Date: 2014-10-21
Type of information: Results
phase: 2a
Announcement: results
Company: Hepatera (Russia) MYR GmbH (Germany)
Product: Myrcludex B
Action
mechanism: Myrcludex inhibits the essential HBV receptor on the liver cell surface and thus prevents the infection of the healthy cells and viral spreading in the liver. This entry inhibitor originated from the research at the University Hospital in Heidelberg, Germany, and is being developed in collaboration with the biotechnology company MYR GmbH, a German Biotech belonging to High-Tech Gruenderfonds portfolio, which is holding international product rights.
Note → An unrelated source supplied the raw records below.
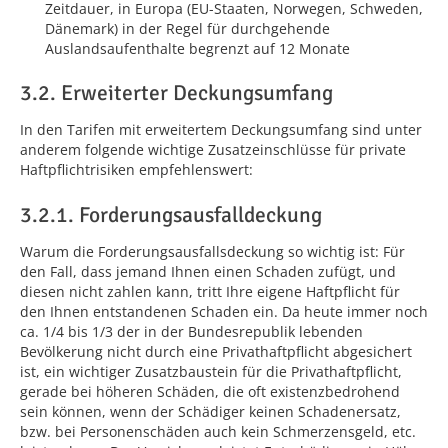
Zeitdauer, in Europa (EU-Staaten, Norwegen, Schweden,
Dänemark) in der Regel für durchgehende
Auslandsaufenthalte begrenzt auf 12 Monate
3.2. Erweiterter Deckungsumfang
In den Tarifen mit erweitertem Deckungsumfang sind unter
anderem folgende wichtige Zusatzeinschlüsse für private
Haftpflichtrisiken empfehlenswert:
3.2.1. Forderungsausfalldeckung
Warum die Forderungsausfallsdeckung so wichtig ist: Für
den Fall, dass jemand Ihnen einen Schaden zufügt, und
diesen nicht zahlen kann, tritt Ihre eigene Haftpflicht für
den Ihnen entstandenen Schaden ein. Da heute immer noch
ca. 1/4 bis 1/3 der in der Bundesrepublik lebenden
Bevölkerung nicht durch eine Privathaftpflicht abgesichert
ist, ein wichtiger Zusatzbaustein für die Privathaftpflicht,
gerade bei höheren Schäden, die oft existenzbedrohend
sein können, wenn der Schädiger keinen Schadenersatz,
bzw. bei Personenschäden auch kein Schmerzensgeld, etc.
Disease: chronic hepatitis B chronic hepatitis delta
Therapeutic area: Infectious diseases
Country:
Trial details:
Latest
news: * On October 21, 2014, Hepatera Ltd and its development partner MYR GmbH announced the results of clinical trials investigating Myrcludex B in patients with chronic hepatitis B (HBV) and delta (HDV). The results suggest that Myrcludex B may become an option for treating hepatitis delta. With details to be presented at the AASLD meeting in Boston in November 2014, the trials also indicate positive results for the treatment of HBV infection. A Phase 2a trial investigating effects of several Myrcludex B doses in 40 patients with chronic HBV infection showed that the drug was very well tolerated. A dose-dependent effect on HBV DNA was observed: >1 log10 HBV DNA decline at week 12 occurred in 6/8 (75%) patients receiving 10mg Myrcludex B while this occurred less often in the remaining dose groups (7/40; 17%). The HBV DNA response was maintained in 10mg patients through week 24. In a Phase 2a trial in chronic HDV infection with 24 patients, Myrcludex B was investigated as monotherapy vs combination with pegylated interferon alpha for 24 weeks; a control arm received pegylated interferon alpha alone. Myrcludex B was very well tolerated both as monotherapy and in combination with interferon. Myrcludex B has shown strong single agent efficacy against HDV. 6 out of evaluable 7 patients experienced >1 log10 HDV RNA decline at week 24; 2 patients became HDV RNA negative and in further 2 the values dropped below the limit of quantification. In the combination arm, all patients had HDV RNA decline and 5 were HDV RNA negative at week 24. Importantly, ALT normalized in 4 Myrcludex B monotherapy patients at week 24.